Chegamos ao ponto deste mistério total que é porque raios a Kuš! está recheada de dissidentes? Existe outra palavra para eles? É certo que alguns até se movem em colectivos organizados como a Chili Com Carne (Daniel Lopes, André Lemos, Francisco Sousa Lobo, Rafael Gouveia), Oficina Arara (Bruno Borges) ou Clube do Inferno (André Pereira) – esse fenómeno incompreensível para os portugueses: a colectividade – mas a maior parte são “lobos solitários” como a Cátia Serrão e o Daniel Lima. Há “lobos” cheios de gente como o Tiago Manuel que deverá ultrapassar “as pessoas do Fernando” com o seu projecto de 25 heterónimos – a sua belga Marriette Tosel foi seleccionada pela Society of Illustrators no ano passado! E há o Paulo Monteiro que apesar da sua faceta institucional à frente da Bedeteca de Beja e respectivo Festival de BD, tem poesia pelos poros que afecta editores estrangeiros – é o autor português com mais edições estrangeiras do seu único livro! Estas internacionalizações são um fenómeno recente, durante muito tempo Portugal não participava na festa do intercâmbio. Sentia-se bem a comer gordura animal e batatas vindas da aldeia, era preciso que “viessem cá” para perceber o que se passava. O génio cria para a gaveta e é preciso que o chateiem!

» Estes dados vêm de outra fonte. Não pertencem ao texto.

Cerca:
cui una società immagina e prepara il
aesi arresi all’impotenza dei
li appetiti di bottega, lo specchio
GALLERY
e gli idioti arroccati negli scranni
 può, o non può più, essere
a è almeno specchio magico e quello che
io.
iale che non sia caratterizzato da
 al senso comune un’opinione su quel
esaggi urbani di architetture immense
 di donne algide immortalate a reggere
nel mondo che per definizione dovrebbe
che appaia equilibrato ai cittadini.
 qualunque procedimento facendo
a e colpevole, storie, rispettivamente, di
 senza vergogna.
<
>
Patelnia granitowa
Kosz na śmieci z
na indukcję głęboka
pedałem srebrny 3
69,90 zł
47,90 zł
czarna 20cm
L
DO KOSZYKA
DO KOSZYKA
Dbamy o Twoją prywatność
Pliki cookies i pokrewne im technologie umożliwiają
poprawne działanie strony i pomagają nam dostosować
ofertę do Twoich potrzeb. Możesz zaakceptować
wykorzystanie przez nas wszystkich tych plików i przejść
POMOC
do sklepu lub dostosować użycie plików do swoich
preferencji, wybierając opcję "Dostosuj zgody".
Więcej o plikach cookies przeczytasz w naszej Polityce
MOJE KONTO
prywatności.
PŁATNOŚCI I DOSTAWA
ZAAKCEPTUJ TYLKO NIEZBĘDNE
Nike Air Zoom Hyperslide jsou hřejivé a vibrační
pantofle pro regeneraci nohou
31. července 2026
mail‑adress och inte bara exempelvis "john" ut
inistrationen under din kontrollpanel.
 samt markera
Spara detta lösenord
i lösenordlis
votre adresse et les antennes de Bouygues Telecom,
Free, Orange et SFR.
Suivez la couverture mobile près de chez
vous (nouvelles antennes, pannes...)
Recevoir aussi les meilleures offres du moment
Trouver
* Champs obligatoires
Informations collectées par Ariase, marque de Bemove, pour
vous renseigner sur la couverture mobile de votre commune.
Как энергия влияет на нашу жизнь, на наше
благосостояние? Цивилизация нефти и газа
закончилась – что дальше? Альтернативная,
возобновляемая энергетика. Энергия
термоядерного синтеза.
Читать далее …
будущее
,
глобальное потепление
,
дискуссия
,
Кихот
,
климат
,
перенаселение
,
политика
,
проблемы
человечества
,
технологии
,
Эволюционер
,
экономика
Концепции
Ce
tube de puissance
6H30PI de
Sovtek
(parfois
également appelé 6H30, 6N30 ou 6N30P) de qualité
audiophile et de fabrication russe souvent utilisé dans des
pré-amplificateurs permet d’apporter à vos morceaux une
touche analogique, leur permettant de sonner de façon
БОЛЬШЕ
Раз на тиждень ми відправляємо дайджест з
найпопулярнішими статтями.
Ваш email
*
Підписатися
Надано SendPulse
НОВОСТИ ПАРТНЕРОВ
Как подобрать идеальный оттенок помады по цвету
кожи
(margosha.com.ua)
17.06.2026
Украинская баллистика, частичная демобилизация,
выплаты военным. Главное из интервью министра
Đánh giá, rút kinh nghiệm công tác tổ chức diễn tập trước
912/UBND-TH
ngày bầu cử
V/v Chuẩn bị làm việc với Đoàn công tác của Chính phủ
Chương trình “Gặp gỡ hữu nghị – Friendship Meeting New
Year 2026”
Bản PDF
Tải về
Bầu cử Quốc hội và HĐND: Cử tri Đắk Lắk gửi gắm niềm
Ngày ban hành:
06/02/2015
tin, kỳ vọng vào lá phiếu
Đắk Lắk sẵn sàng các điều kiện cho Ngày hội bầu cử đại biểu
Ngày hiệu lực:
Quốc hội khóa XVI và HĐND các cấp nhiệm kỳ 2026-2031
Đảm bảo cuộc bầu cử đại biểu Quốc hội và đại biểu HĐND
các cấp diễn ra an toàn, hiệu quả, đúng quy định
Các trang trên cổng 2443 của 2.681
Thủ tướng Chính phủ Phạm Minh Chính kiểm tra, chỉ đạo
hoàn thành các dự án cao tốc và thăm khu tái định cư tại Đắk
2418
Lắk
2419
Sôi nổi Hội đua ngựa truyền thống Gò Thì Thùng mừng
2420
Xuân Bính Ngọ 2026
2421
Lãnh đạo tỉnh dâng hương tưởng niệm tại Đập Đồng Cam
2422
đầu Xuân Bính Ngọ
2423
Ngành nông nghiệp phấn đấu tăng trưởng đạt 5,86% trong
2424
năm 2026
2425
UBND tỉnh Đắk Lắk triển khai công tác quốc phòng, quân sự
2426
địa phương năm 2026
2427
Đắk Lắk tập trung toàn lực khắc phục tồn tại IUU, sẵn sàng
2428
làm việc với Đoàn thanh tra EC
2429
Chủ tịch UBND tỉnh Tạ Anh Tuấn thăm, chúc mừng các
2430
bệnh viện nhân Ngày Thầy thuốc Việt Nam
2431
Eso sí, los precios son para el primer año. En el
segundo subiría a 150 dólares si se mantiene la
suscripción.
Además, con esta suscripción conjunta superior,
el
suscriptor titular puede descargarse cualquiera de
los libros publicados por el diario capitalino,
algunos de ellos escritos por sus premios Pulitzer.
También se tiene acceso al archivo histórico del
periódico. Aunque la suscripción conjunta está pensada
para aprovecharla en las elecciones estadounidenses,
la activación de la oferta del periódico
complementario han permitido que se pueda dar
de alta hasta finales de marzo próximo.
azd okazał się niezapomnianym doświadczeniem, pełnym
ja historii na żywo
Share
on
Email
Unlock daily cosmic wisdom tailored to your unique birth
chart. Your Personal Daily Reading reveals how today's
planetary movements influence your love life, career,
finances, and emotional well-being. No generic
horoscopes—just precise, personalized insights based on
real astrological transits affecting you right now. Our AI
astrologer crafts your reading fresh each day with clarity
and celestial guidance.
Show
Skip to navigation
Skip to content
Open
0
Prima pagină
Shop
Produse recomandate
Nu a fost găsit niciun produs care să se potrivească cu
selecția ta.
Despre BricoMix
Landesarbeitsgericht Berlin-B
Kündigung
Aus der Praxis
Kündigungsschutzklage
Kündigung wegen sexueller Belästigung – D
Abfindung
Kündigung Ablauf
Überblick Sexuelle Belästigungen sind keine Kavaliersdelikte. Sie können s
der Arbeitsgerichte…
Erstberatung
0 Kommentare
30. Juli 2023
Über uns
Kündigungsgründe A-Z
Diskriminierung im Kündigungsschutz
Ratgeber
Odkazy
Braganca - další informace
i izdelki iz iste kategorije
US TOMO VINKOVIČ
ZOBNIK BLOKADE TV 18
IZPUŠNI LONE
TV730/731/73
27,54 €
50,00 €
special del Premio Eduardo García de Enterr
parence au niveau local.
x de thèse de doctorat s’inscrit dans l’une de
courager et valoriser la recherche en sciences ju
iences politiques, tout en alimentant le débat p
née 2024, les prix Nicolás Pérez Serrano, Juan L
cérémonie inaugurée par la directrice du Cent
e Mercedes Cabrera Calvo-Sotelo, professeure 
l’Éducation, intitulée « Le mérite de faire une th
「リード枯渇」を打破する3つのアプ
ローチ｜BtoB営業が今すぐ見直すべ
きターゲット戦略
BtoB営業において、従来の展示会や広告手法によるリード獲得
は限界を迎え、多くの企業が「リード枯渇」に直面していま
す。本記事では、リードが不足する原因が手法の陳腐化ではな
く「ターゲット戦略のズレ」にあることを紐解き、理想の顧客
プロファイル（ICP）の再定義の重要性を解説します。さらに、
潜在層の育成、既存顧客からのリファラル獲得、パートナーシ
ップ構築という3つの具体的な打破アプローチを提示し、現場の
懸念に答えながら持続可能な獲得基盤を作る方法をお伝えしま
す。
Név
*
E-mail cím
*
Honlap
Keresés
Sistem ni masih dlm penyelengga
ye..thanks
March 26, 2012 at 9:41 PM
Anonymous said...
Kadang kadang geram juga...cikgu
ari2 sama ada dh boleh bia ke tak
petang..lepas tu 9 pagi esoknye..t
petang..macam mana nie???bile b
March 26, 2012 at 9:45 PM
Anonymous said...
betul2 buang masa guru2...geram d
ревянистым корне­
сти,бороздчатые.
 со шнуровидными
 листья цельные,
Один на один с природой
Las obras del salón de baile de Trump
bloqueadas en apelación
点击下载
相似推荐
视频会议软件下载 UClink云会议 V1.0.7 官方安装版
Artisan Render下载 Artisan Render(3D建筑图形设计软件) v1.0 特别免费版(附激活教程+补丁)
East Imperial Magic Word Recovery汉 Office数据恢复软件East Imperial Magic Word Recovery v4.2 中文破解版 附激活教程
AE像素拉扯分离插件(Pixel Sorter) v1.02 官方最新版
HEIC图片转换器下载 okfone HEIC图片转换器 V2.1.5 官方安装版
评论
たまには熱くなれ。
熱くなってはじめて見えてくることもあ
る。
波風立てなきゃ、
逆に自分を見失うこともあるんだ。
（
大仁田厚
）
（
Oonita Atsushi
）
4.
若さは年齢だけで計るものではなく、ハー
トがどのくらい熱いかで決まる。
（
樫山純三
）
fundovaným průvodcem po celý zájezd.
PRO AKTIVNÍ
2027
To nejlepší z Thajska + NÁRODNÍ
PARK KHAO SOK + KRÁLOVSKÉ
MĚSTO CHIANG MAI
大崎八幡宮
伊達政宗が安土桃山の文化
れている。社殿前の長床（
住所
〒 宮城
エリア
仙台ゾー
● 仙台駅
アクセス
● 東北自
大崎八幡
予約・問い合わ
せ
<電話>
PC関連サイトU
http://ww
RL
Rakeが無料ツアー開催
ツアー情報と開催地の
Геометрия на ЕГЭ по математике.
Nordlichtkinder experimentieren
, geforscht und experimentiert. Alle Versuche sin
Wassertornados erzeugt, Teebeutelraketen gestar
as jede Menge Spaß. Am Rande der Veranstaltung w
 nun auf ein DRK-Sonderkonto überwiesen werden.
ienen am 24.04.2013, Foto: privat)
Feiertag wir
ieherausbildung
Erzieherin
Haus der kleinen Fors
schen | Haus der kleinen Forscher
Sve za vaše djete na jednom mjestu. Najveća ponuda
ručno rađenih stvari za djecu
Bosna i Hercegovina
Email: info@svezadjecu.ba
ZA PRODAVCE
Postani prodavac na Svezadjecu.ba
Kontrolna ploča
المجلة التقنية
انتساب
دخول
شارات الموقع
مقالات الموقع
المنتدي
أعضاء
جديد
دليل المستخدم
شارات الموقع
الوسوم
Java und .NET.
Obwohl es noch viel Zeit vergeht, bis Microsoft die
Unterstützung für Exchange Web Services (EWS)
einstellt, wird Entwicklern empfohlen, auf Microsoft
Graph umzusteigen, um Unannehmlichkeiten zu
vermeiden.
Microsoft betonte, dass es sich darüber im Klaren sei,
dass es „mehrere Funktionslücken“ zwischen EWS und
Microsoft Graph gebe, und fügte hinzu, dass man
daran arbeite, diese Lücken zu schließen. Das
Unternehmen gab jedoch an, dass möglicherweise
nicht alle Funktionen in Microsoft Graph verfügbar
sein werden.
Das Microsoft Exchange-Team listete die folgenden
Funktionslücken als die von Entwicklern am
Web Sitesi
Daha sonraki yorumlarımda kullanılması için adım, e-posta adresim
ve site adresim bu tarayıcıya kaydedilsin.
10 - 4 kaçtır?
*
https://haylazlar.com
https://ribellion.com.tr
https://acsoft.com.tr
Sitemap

Eles ficam comovidos com os desafios, claro. Afinal, o isolamento que sofrem é digno de um Arthur Dent*** que durante anos foi abandonado sozinho num planeta qualquer no Universo. As respostas sobre tudo isto da BD portuguesa que não consegui escrever na verdade estão nas sábias palavras que Dent pronunciou ao aparecer-lhe o primeiro ser inteligente, Bowerick Wowbagger the Infinitely Prolonged, nesse exílio e faço questão de citá-las: Whh...? Bu...hu...uh ... Ru...ra...wah...who?




*Frases do Livro do Desassossego, de Fernando Pessoa
**Prof. Universitário angolano de Sociologia que reside entre Lisboa e Belfast, um dos fundadores do zine Mesinha de Cabeceira e “think tank” na cena alternativa nos anos 90.
***Atenção, estamos no domínio d’O Guia Galáctico do Pendura de Douglas Adams!